Meanwhile, regardless of the intensity of the current conflict between the Biden administration and Saudi Arabia, their long history of military alliance and shared concerns over regional stability will certainly override their conflicting interests, especially at this juncture of international tension in the wake of the war in the Ukraine.
By Alon Ben-Meir
NEW YORK, Oct 18 2022 (IPS)
The recent conflict between the United States and Saudi Arabia over Riyadh’s decision to cut its oil production by 2 million barrels a day should be addressed in the context of their long and extensive relationship.
For more than 70 years, the two countries have cooperated and collaborated on many levels, including the massive sale of US military hardware, collaboration on national security, joint economic development, and transfer of sensitive US technology, along with intelligence sharing.
The current conflict is not the first that has occurred between the two countries; in fact, in 1973 the Saudis imposed an oil boycott on the US as retribution for its aid to Israel during the Yom Kippur War, and in 2001 after the attack on the World Trade Center on September 11, relations became strained again due to (still unproven) allegations about the possible involvement of Saudi Arabia in the attack, as 15 of the 19 terrorists were Saudi citizens.

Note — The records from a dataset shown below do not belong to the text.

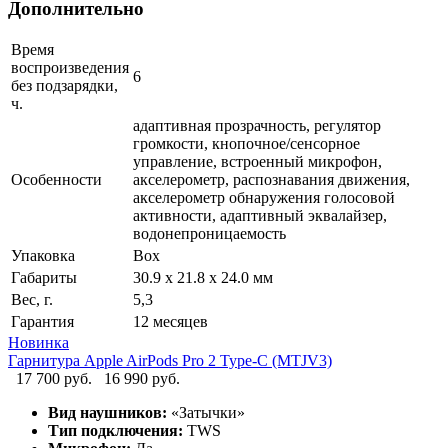
Дополнительно
Время
воспроизведения
6
без подзарядки,
ч.
адаптивная прозрачность, регулятор
громкости, кнопочное/сенсорное
управление, встроенный микрофон,
Особенности
акселерометр, распознавания движения,
акселерометр обнаружения голосовой
активности, aдаптивный эквалайзер,
водонепроницаемость
Упаковка
Box
Габариты
30.9 x 21.8 x 24.0 мм
Вес, г.
5,3
Гарантия
12 месяцев
Новинка
Гарнитура Apple AirPods Pro 2 Type-C (MTJV3)
17 700 руб.
16 990 руб.
Вид наушников:
«Затычки»
Тип подключения:
TWS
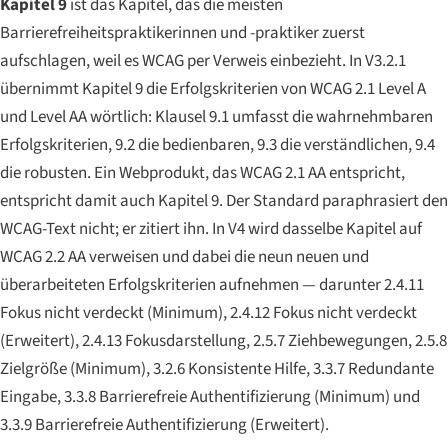
Kapitel 9
ist das Kapitel, das die meisten
Barrierefreiheitspraktikerinnen und -praktiker zuerst
aufschlagen, weil es WCAG per Verweis einbezieht. In V3.2.1
übernimmt Kapitel 9 die Erfolgskriterien von WCAG 2.1 Level A
und Level AA wörtlich: Klausel 9.1 umfasst die wahrnehmbaren
Erfolgskriterien, 9.2 die bedienbaren, 9.3 die verständlichen, 9.4
die robusten. Ein Webprodukt, das WCAG 2.1 AA entspricht,
entspricht damit auch Kapitel 9. Der Standard paraphrasiert den
WCAG-Text nicht; er zitiert ihn. In V4 wird dasselbe Kapitel auf
WCAG 2.2 AA verweisen und dabei die neun neuen und
überarbeiteten Erfolgskriterien aufnehmen — darunter
2.4.11
Fokus nicht verdeckt (Minimum)
,
2.4.12 Fokus nicht verdeckt
(Erweitert)
,
2.4.13 Fokusdarstellung
,
2.5.7 Ziehbewegungen
,
2.5.8
Zielgröße (Minimum)
,
3.2.6 Konsistente Hilfe
,
3.3.7 Redundante
Eingabe
,
3.3.8 Barrierefreie Authentifizierung (Minimum)
und
3.3.9 Barrierefreie Authentifizierung (Erweitert)
.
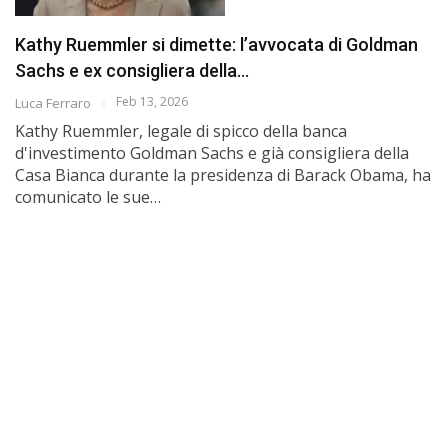
Kathy Ruemmler si dimette: l’avvocata di Goldman
Sachs e ex consigliera della…
Feb 13, 2026
Luca Ferraro
Kathy Ruemmler, legale di spicco della banca
d'investimento Goldman Sachs e già consigliera della
Casa Bianca durante la presidenza di Barack Obama, ha
comunicato le sue…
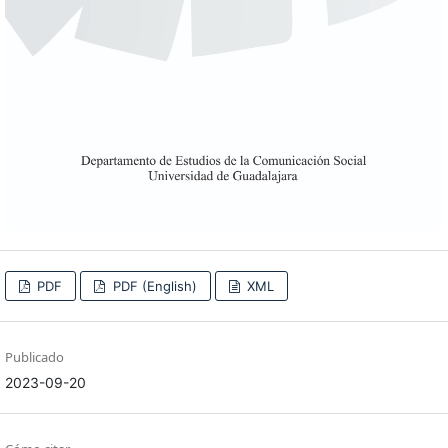
PDF
PDF (English)
XML
Publicado
2023-09-20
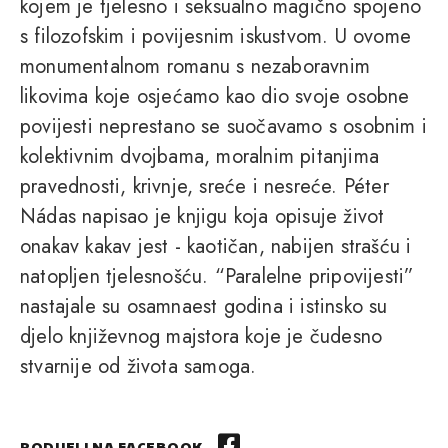
kojem je tjelesno i seksualno magično spojeno
s filozofskim i povijesnim iskustvom. U ovome
monumentalnom romanu s nezaboravnim
likovima koje osjećamo kao dio svoje osobne
povijesti neprestano se suočavamo s osobnim i
kolektivnim dvojbama, moralnim pitanjima
pravednosti, krivnje, sreće i nesreće. Péter
Nádas napisao je knjigu koja opisuje život
onakav kakav jest - kaotičan, nabijen strašću i
natopljen tjelesnošću. “Paralelne pripovijesti”
nastajale su osamnaest godina i istinsko su
djelo književnog majstora koje je čudesno
stvarnije od života samoga.
PODIJELI NA FACEBOOK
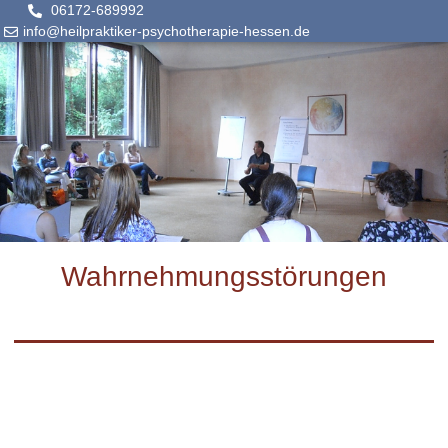
06172-689992
info@heilpraktiker-psychotherapie-hessen.de
Wahrnehmungsstörungen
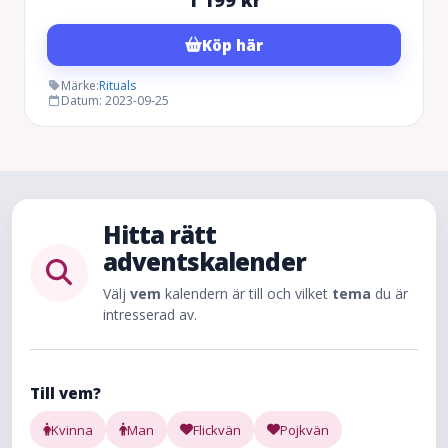
1 199
kr
Köp här
Märke:
Rituals
Datum: 2023-09-25
Hitta rätt
adventskalender
Välj
vem
kalendern är till och vilket
tema
du är
intresserad av.
Till vem?
Kvinna
Man
Flickvän
Pojkvän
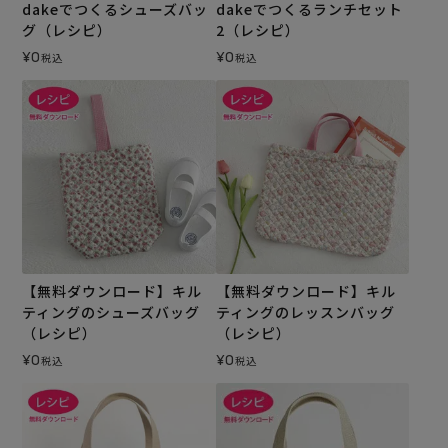
dakeでつくるシューズバッ
dakeでつくるランチセット
グ（レシピ）
2（レシピ）
¥
0
¥
0
税込
税込
【無料ダウンロード】キル
【無料ダウンロード】キル
ティングのシューズバッグ
ティングのレッスンバッグ
（レシピ）
（レシピ）
¥
0
¥
0
税込
税込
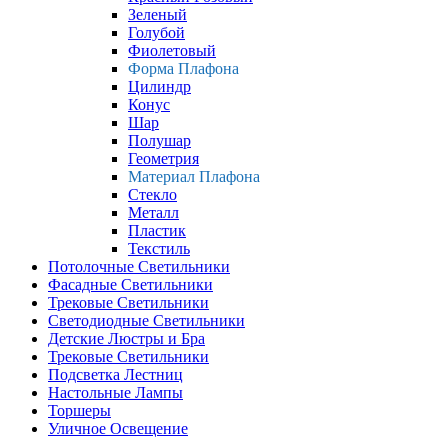
Зеленый
Голубой
Фиолетовый
Форма Плафона
Цилиндр
Конус
Шар
Полушар
Геометрия
Материал Плафона
Стекло
Металл
Пластик
Текстиль
Потолочные Светильники
Фасадные Светильники
Трековые Светильники
Светодиодные Светильники
Детские Люстры и Бра
Трековые Светильники
Подсветка Лестниц
Настольные Лампы
Торшеры
Уличное Освещение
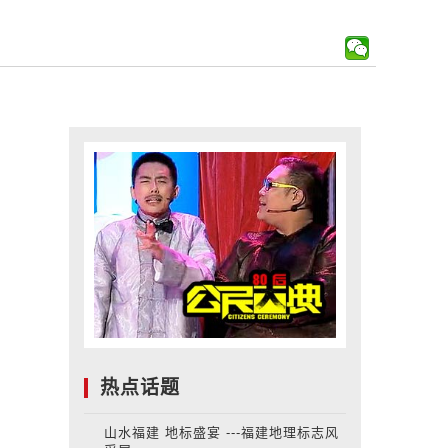
热点话题
山水福建 地标盛宴 ---福建地理标志风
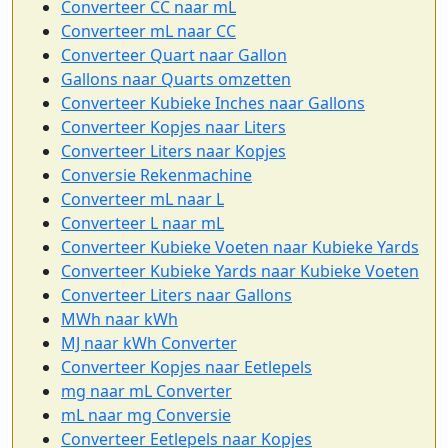
Converteer CC naar mL
Converteer mL naar CC
Converteer Quart naar Gallon
Gallons naar Quarts omzetten
Converteer Kubieke Inches naar Gallons
Converteer Kopjes naar Liters
Converteer Liters naar Kopjes
Conversie Rekenmachine
Converteer mL naar L
Converteer L naar mL
Converteer Kubieke Voeten naar Kubieke Yards
Converteer Kubieke Yards naar Kubieke Voeten
Converteer Liters naar Gallons
MWh naar kWh
MJ naar kWh Converter
Converteer Kopjes naar Eetlepels
mg naar mL Converter
mL naar mg Conversie
Converteer Eetlepels naar Kopjes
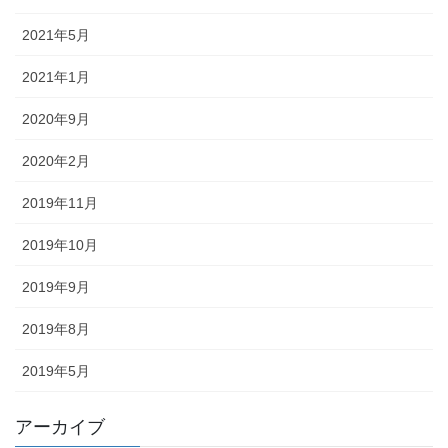
2021年5月
2021年1月
2020年9月
2020年2月
2019年11月
2019年10月
2019年9月
2019年8月
2019年5月
アーカイブ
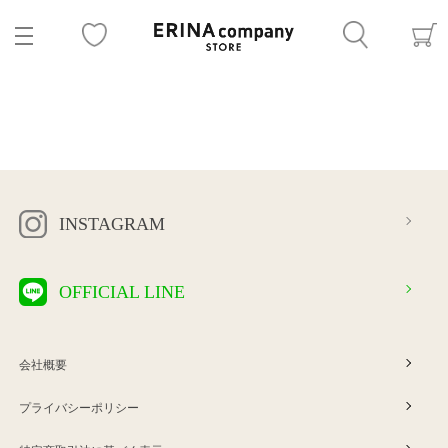
INSTAGRAM
OFFICIAL LINE
会社概要
プライバシーポリシー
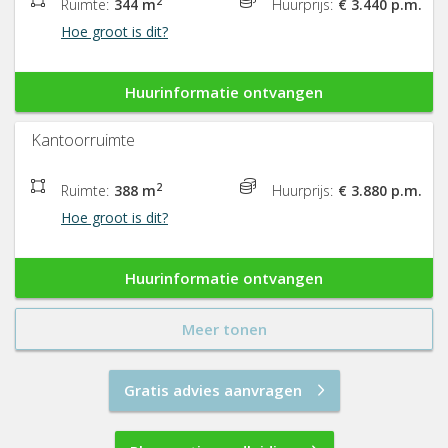
2
Ruimte:
344 m
Huurprijs:
€ 3.440 p.m.
Hoe groot is dit?
Huurinformatie ontvangen
Kantoorruimte
2
Ruimte:
388 m
Huurprijs:
€ 3.880 p.m.
Hoe groot is dit?
Huurinformatie ontvangen
Meer tonen
Gratis advies aanvragen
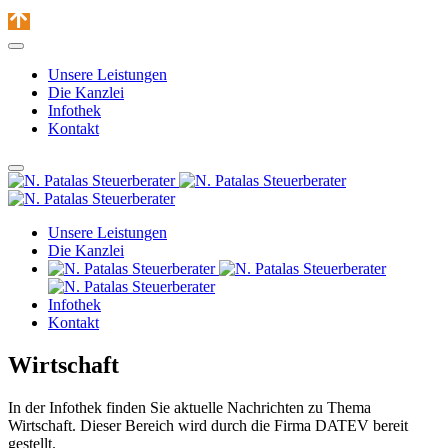
Unsere Leistungen
Die Kanzlei
Infothek
Kontakt
Unsere Leistungen
Die Kanzlei
Infothek
Kontakt
Wirtschaft
In der Infothek finden Sie aktuelle Nachrichten zu Thema
Wirtschaft. Dieser Bereich wird durch die Firma DATEV bereit
gestellt.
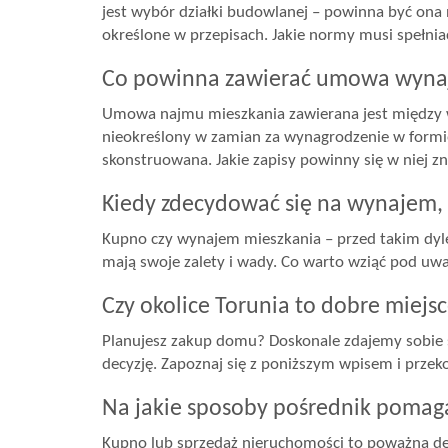
jest wybór działki budowlanej – powinna być ona 
określone w przepisach. Jakie normy musi spełni
Co powinna zawierać umowa wyna
Umowa najmu mieszkania zawierana jest między wł
nieokreślony w zamian za wynagrodzenie w formi
skonstruowana. Jakie zapisy powinny się w niej z
Kiedy zdecydować się na wynajem, 
Kupno czy wynajem mieszkania – przed takim dylem
mają swoje zalety i wady. Co warto wziąć pod uw
Czy okolice Torunia to dobre miej
Planujesz zakup domu? Doskonale zdajemy sobie s
decyzję. Zapoznaj się z poniższym wpisem i przek
Na jakie sposoby pośrednik pomag
Kupno lub sprzedaż nieruchomości to poważna dec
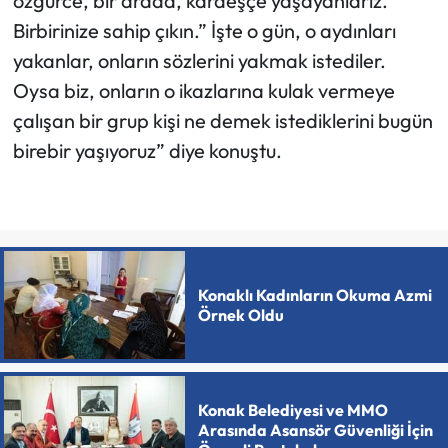
özgürce, bir arada, kardeşçe yaşayanlarız.
Birbirinize sahip çıkın.” İşte o gün, o aydınları
yakanlar, onların sözlerini yakmak istediler.
Oysa biz, onların o ikazlarına kulak vermeye
çalışan bir grup kişi ne demek istediklerini bugün
birebir yaşıyoruz” diye konuştu.
Konaklı Kadınların Okuma Azmi
Örnek Oldu
Konak Belediyesi ve MMO
Arasında Asansör Güvenliği İçin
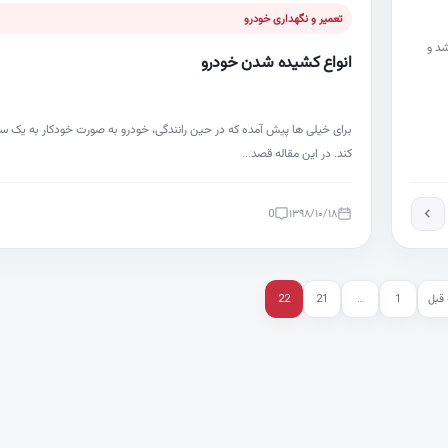
تعمیر و نگهداری خودرو
سال ۲۰۱۴ و ۲۰۱۵ رونمایی شد و
انواع کشیده شدن خودرو
برای خیلی ها پیش آمده که در حین رانندگی، خودرو به صورت خودکار به یک س
کند. در این مقاله قصد…
0
۱۳۹۸/۱۰/۱۸
قبل
1
…
21
22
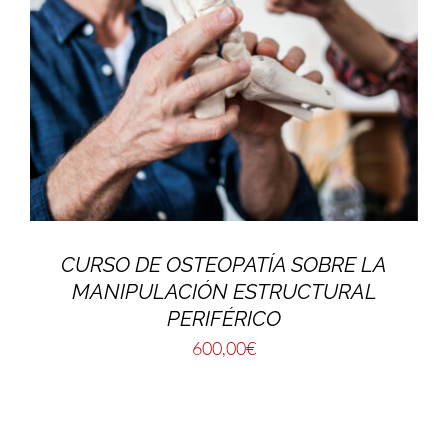
CURSO DE OSTEOPATÍA SOBRE LA
MANIPULACIÓN ESTRUCTURAL
PERIFÉRICO
600,00
€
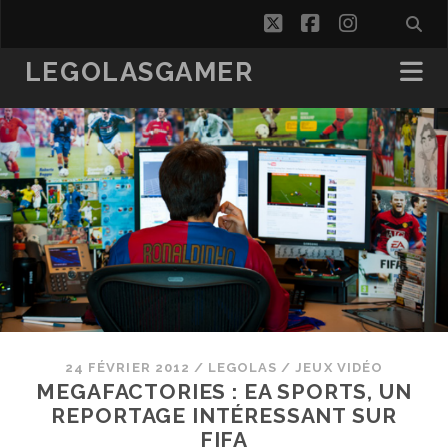
twitter
facebook
instagra
LEGOLASGAMER
24 FÉVRIER 2012
/
LEGOLAS
/
JEUX VIDÉO
MEGAFACTORIES : EA SPORTS, UN
REPORTAGE INTÉRESSANT SUR
FIFA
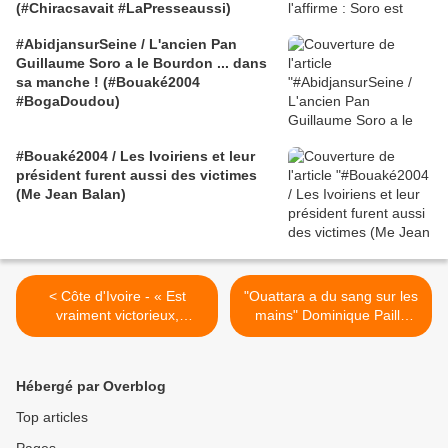
(#Chiracsavait #LaPresseaussi)
#AbidjansurSeine / L'ancien Pan
Guillaume Soro a le Bourdon ... dans
sa manche ! (#Bouaké2004
#BogaDoudou)
#Bouaké2004 / Les Ivoiriens et leur
président furent aussi des victimes
(Me Jean Balan)
< Côte d'Ivoire - « Est
"Ouattara a du sang sur les
vraiment victorieux,
mains" Dominique Paillé
l’homme resté seul, qui
bfm 11 04 2011 (+ Labertit,
continue de lutter dans son
dignissime) >
cœur. »
Hébergé par Overblog
Top articles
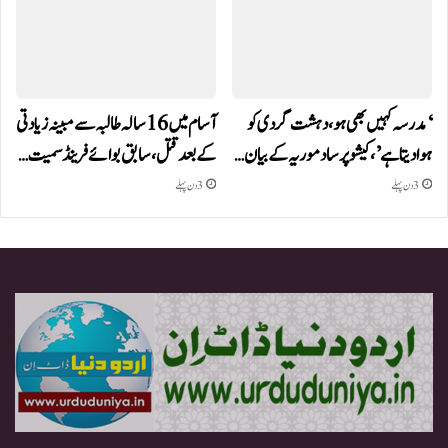
‘مدرسہ کہیں بھی ہو، دہشت گردی کو
آسام میں 16 سالہ طالبہ سے مبینہ زیادتی
ہوا دیتا ہے’، کیشو پرساد موریہ کے بیان…
کے بعد قتل، سابق بوائے فرینڈ سمیت…
3 دن پہلے
3 دن پہلے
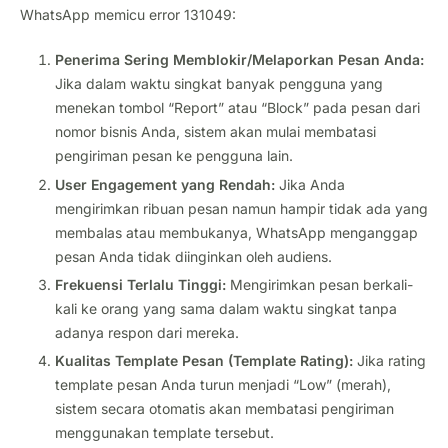
WhatsApp memicu error 131049:
Penerima Sering Memblokir/Melaporkan Pesan Anda:
Jika dalam waktu singkat banyak pengguna yang
menekan tombol “Report” atau “Block” pada pesan dari
nomor bisnis Anda, sistem akan mulai membatasi
pengiriman pesan ke pengguna lain.
User Engagement yang Rendah:
Jika Anda
mengirimkan ribuan pesan namun hampir tidak ada yang
membalas atau membukanya, WhatsApp menganggap
pesan Anda tidak diinginkan oleh audiens.
Frekuensi Terlalu Tinggi:
Mengirimkan pesan berkali-
kali ke orang yang sama dalam waktu singkat tanpa
adanya respon dari mereka.
Kualitas Template Pesan (Template Rating):
Jika rating
template pesan Anda turun menjadi “Low” (merah),
sistem secara otomatis akan membatasi pengiriman
menggunakan template tersebut.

These two major incidents certainly disrupted the relationship to a great extent; nevertheless, each time they restored the spirit and the practical dimension of their relationship because their shared interests on so many levels overrode their conflicting positions. I believe that this recent conflict will not change, as with previous conflicts, their bilateral relationship in any fundamental way.
President Biden stated that “… when the House and the Senate comes back, there’s going to be some consequences for what [Saudi Arabia has] done with Russia.” Congressional Democrats went as far as demanding taking unprecedented countermeasures against Saudi Arabia, including the cessation of all aspects of cooperation with Riyadh.
What precipitated this stern reaction by Biden and leading Democrats is attributed to several factors. The Saudi action was seen as an affront to Biden personally, especially given his recent visit to Saudi Arabia, with the purpose of reducing the tension between the two countries and persuading the Saudis to increase oil production.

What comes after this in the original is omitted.